The Columbus Dispatch

Dems in white compared to KKK by Trump adviser

- By Tim Elfrink The Washington Post

WASHINGTON — In his State of the Union address on Tuesday, President Trump asked Congress to “reject the politics of revenge, resistance and retributio­n.”

That plea evidently didn’t resonate with one senior adviser to his re-election campaign. Katrina Pierson, who also served as Trump’s national campaign spokeswoma­n in 2016, took to Twitter after the speech to compare Democratic congresswo­men who wore white in tribute to the suffragist­s to the Ku Klux Klan.

“The only thing that the Democrats uniform was missing tonight is the matching hood,” Pierson tweeted early Wednesday morning.

Pierson, who made false claims on television during the 2016 election about Hillary Clinton’s health and wrongly asserted that President Barack Obama started the war in Afghanista­n, was not the only figure affiliated with Trump’s campaign to draw KKK comparison­s with the Democrats wearing white.

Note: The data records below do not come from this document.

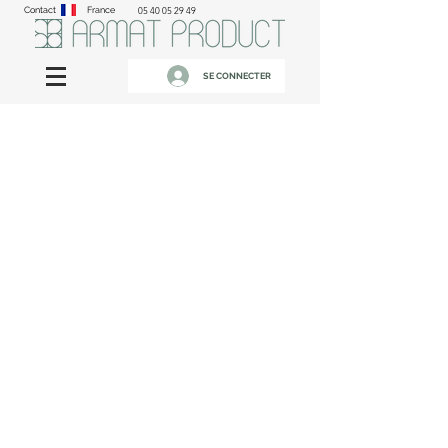
Contact
France
05 40 05 29 49
SE CONNECTER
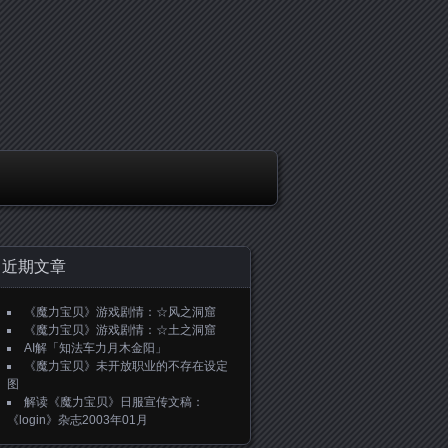
近期文章
《魔力宝贝》游戏剧情：☆风之洞窟
《魔力宝贝》游戏剧情：☆土之洞窟
AI解「知法车力月木金阳」
《魔力宝贝》未开放职业的不存在设定
图
解读《魔力宝贝》日服宣传文稿：
《login》杂志2003年01月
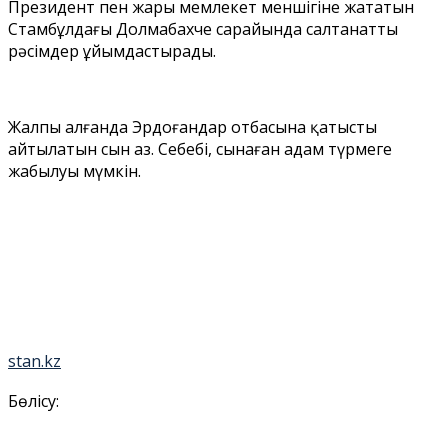
Президент пен жары мемлекет меншігіне жататын
Стамбұлдағы Долмабахче сарайында салтанатты
рәсімдер ұйымдастырады.
Жалпы алғанда Эрдоғандар отбасына қатысты
айтылатын сын аз. Себебі, сынаған адам түрмеге
жабылуы мүмкін.
stan.kz
Бөлісу:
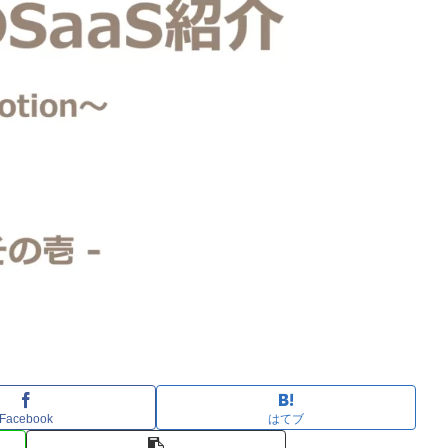
Facebook
はてブ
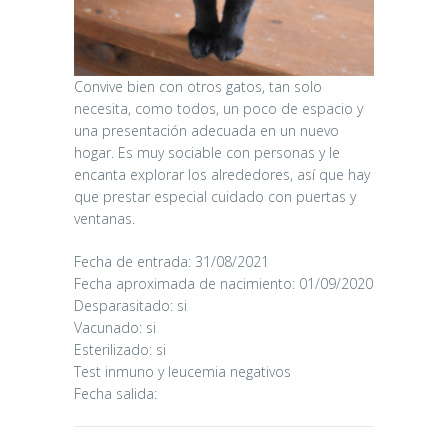
Convive bien con otros gatos, tan solo
necesita, como todos, un poco de espacio y
una presentación adecuada en un nuevo
hogar. Es muy sociable con personas y le
encanta explorar los alrededores, así que hay
que prestar especial cuidado con puertas y
ventanas.
CANDY
Fecha de entrada: 31/08/2021
Fecha aproximada de nacimiento: 01/09/2020
16/06/2026
Desparasitado: si
Vacunado: si
Esterilizado: si
Test inmuno y leucemia negativos
Fecha salida:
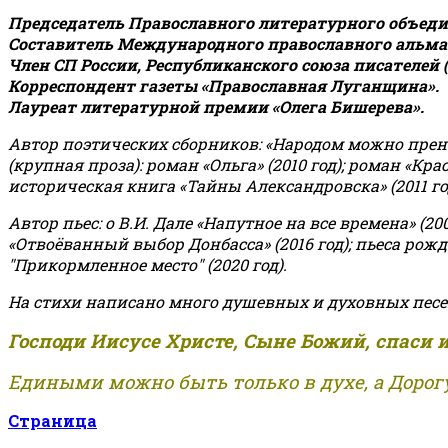
Председатель Православного литературного объедин
Составитель Международного православного альман
Член СП России, Республиканского союза писателей 
Корреспондент газеты «Православная Луганщина»
.
Лауреат литературной премии «Олега Бишерева».
Автор поэтических сборников: «Народом можно пренебре
(крупная проза): роман «Ольга» (2010 год); роман «Кр
историческая книга «Тайны Александровска» (2011 год);
Автор пьес: о В.И. Дале «Напутное на все времена» (200
«Отвоёванный выбор Донбасса» (2016 год); пьеса рожде
"Прикормленное место" (2020 год).
На стихи написано много душевных и духовных песе
Господи Иисусе Христе, Сыне Божий, спаси 
Едиными можно быть только в духе, а Дорогу
Страница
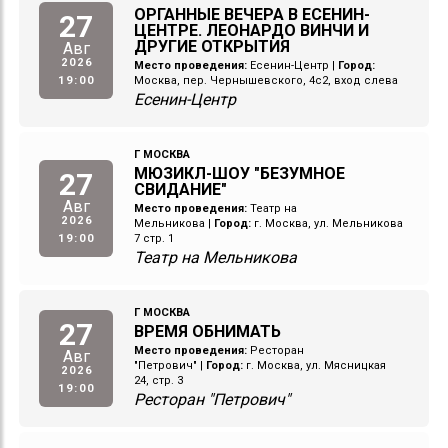
ОРГАННЫЕ ВЕЧЕРА В ЕСЕНИН-
27
ЦЕНТРЕ. ЛЕОНАРДО ВИНЧИ И
ДРУГИЕ ОТКРЫТИЯ
Авг
2026
Место проведения:
Есенин-Центр
|
Город:
19:00
Москва, пер. Чернышевского, 4с2, вход слева
Есенин-Центр
Г МОСКВА
МЮЗИКЛ-ШОУ "БЕЗУМНОЕ
27
СВИДАНИЕ"
Авг
Место проведения:
Театр на
2026
Мельникова
|
Город:
г. Москва, ул. Мельникова
19:00
7 стр. 1
Театр на Мельникова
Г МОСКВА
27
ВРЕМЯ ОБНИМАТЬ
Место проведения:
Ресторан
Авг
"Петрович"
|
Город:
г. Москва, ул. Мясницкая
2026
24, стр. 3
19:00
Ресторан "Петрович"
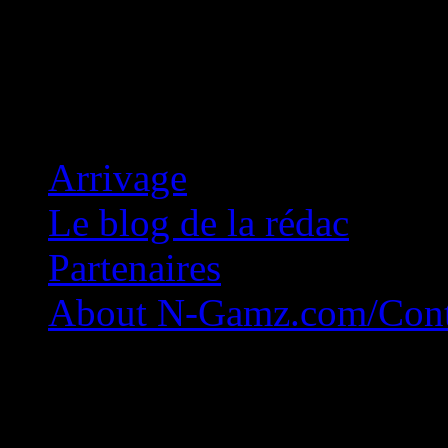
Concession Zéro!
Arrivage
Le blog de la rédac
Partenaires
About N-Gamz.com/Cont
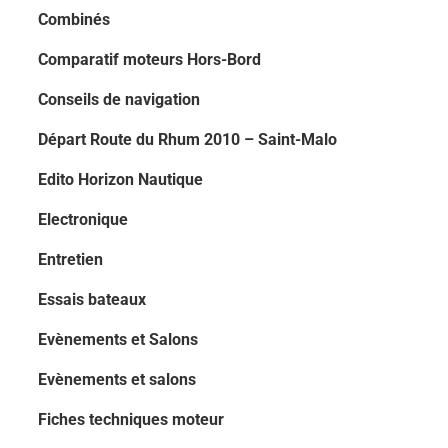
Combinés
Comparatif moteurs Hors-Bord
Conseils de navigation
Départ Route du Rhum 2010 – Saint-Malo
Edito Horizon Nautique
Electronique
Entretien
Essais bateaux
Evènements et Salons
Evènements et salons
Fiches techniques moteur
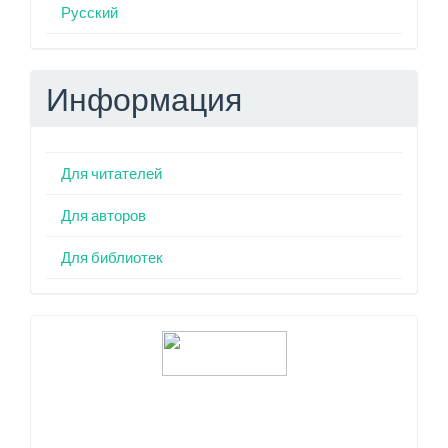
Русский
Информация
Для читателей
Для авторов
Для библиотек
Индексация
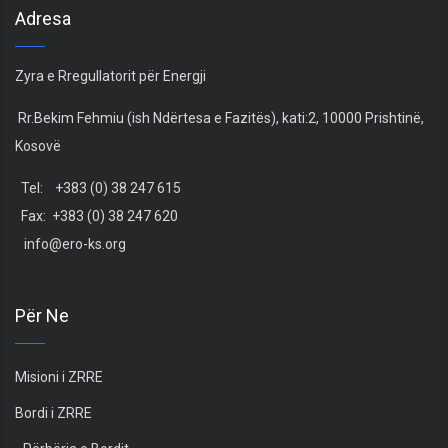
Adresa
Zyra e Rregullatorit për Energji
Rr.Bekim Fehmiu (ish Ndërtesa e Fazitës), kati:2, 10000 Prishtinë,
Kosovë
Tel: +383 (0) 38 247 615
Fax: +383 (0) 38 247 620
info@ero-ks.org
Për Ne
Misioni i ZRRE
Bordi i ZRRE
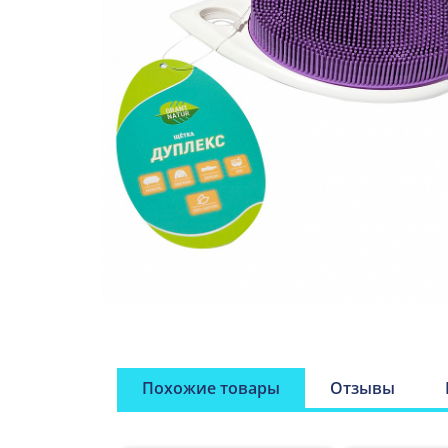
Похожие товары
Отзывы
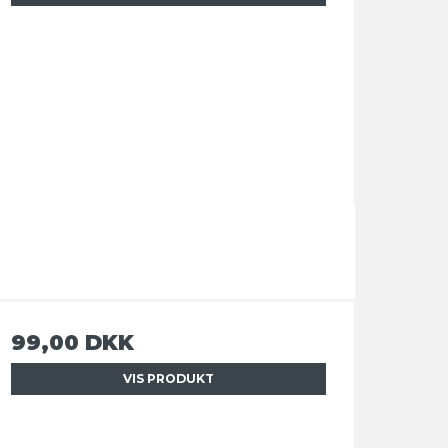
99,00 DKK
VIS PRODUKT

The Rev. Darrell Scott, who acted as a liaison between Trump and black pastors and served on his presidenti­al transition team, tweeted before the State of the Union, “I see the Dems have their Klan colors on tonight!!”

The KKK comparison was repeated by other rightwing figures, including Sean Davis, co-founder of the conservati­ve site the Federalist, and radio host Mark Simone.

“Tonight is not the first time a bunch of ghouls dressed in white denied the humanity of an entire class of people in order to continue perpetuati­ng horrific violence against them,” Davis wrote on Twitter.

Simone tweeted: “The Democrat women all dressed in white — to show solidarity with the Ku Klux Klan? As a tribute to Good Humor salesmen? To look like insane asylum attendants? They like dressing like Charlie Chan?”

The tweets echo a talking point for some on the right who have tried to link the Democratic Party’s history with the KKK. The KKK actually infiltrate­d both parties during the height of its influence in the 1920s, The Washington Post determined in a story last March.